(AIM OF THE TASK)
Collect each line of the records containing the string "that".

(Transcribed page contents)
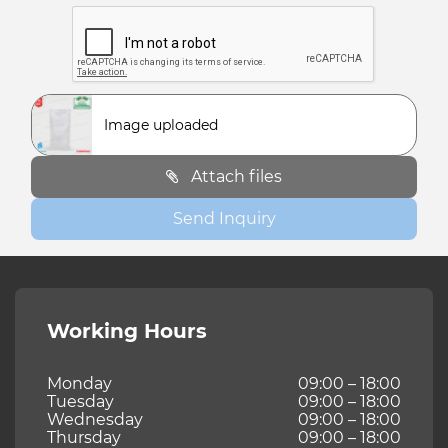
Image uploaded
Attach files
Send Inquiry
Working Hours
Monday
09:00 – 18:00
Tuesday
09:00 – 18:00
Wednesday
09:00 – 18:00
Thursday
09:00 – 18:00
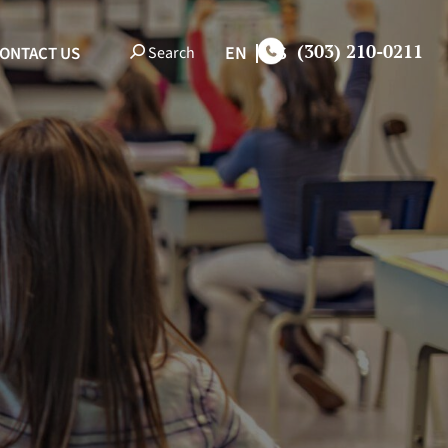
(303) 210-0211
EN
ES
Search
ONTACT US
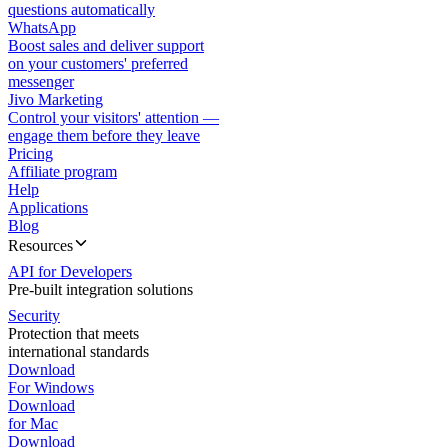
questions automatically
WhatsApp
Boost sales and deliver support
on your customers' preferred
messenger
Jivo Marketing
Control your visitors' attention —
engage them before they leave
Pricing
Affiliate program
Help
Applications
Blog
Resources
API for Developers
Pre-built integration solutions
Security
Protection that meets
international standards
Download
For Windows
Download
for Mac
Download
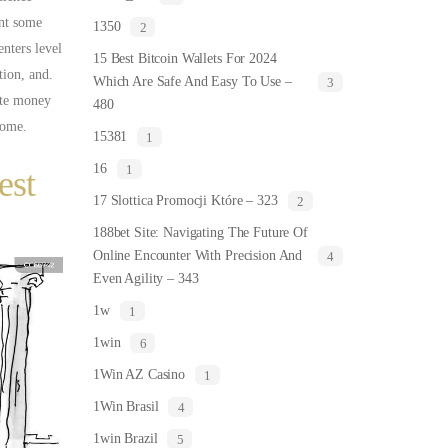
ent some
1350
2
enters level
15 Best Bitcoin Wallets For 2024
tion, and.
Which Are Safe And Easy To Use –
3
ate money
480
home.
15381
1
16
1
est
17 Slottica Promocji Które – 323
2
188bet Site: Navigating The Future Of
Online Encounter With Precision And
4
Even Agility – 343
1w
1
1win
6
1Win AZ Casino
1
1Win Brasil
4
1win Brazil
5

--

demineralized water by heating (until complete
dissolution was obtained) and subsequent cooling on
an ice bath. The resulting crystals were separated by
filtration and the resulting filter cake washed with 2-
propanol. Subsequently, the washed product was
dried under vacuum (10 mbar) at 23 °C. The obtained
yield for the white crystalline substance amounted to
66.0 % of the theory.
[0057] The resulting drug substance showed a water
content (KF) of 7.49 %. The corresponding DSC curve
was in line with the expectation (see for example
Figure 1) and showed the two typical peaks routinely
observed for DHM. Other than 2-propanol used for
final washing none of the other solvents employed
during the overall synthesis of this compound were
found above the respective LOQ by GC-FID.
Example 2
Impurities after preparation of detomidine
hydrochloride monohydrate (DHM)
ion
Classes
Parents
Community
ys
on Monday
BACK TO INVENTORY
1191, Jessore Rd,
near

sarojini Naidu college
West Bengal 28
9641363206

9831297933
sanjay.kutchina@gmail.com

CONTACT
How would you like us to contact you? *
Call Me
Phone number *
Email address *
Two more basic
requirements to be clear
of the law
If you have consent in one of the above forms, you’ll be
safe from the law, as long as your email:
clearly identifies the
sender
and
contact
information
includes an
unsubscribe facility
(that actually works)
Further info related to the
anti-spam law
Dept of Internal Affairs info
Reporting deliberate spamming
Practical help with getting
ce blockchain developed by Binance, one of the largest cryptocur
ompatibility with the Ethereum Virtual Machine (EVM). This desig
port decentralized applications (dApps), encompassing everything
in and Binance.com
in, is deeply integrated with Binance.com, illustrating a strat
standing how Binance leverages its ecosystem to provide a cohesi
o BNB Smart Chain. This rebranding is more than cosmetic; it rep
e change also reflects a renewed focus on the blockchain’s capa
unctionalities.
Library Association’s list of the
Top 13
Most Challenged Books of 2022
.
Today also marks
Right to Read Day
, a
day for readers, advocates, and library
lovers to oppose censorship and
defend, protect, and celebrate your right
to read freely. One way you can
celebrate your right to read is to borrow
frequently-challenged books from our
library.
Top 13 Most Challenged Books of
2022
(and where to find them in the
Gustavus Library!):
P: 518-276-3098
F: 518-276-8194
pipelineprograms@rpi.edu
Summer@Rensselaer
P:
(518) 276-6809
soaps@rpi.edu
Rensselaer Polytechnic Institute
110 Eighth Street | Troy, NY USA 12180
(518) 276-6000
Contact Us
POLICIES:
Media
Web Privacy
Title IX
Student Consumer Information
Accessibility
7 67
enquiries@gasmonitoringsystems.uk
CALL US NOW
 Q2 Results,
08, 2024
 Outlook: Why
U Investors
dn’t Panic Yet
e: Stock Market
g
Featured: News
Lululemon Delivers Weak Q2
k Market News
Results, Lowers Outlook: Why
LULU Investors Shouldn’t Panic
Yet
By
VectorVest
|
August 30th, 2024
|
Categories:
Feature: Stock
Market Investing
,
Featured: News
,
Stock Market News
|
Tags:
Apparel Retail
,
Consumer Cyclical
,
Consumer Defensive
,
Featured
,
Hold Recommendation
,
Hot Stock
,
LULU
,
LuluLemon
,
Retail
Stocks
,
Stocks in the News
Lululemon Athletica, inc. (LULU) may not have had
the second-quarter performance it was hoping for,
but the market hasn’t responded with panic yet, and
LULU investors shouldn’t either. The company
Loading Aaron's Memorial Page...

(TASK RESULT)
Protection that meets
(that actually works)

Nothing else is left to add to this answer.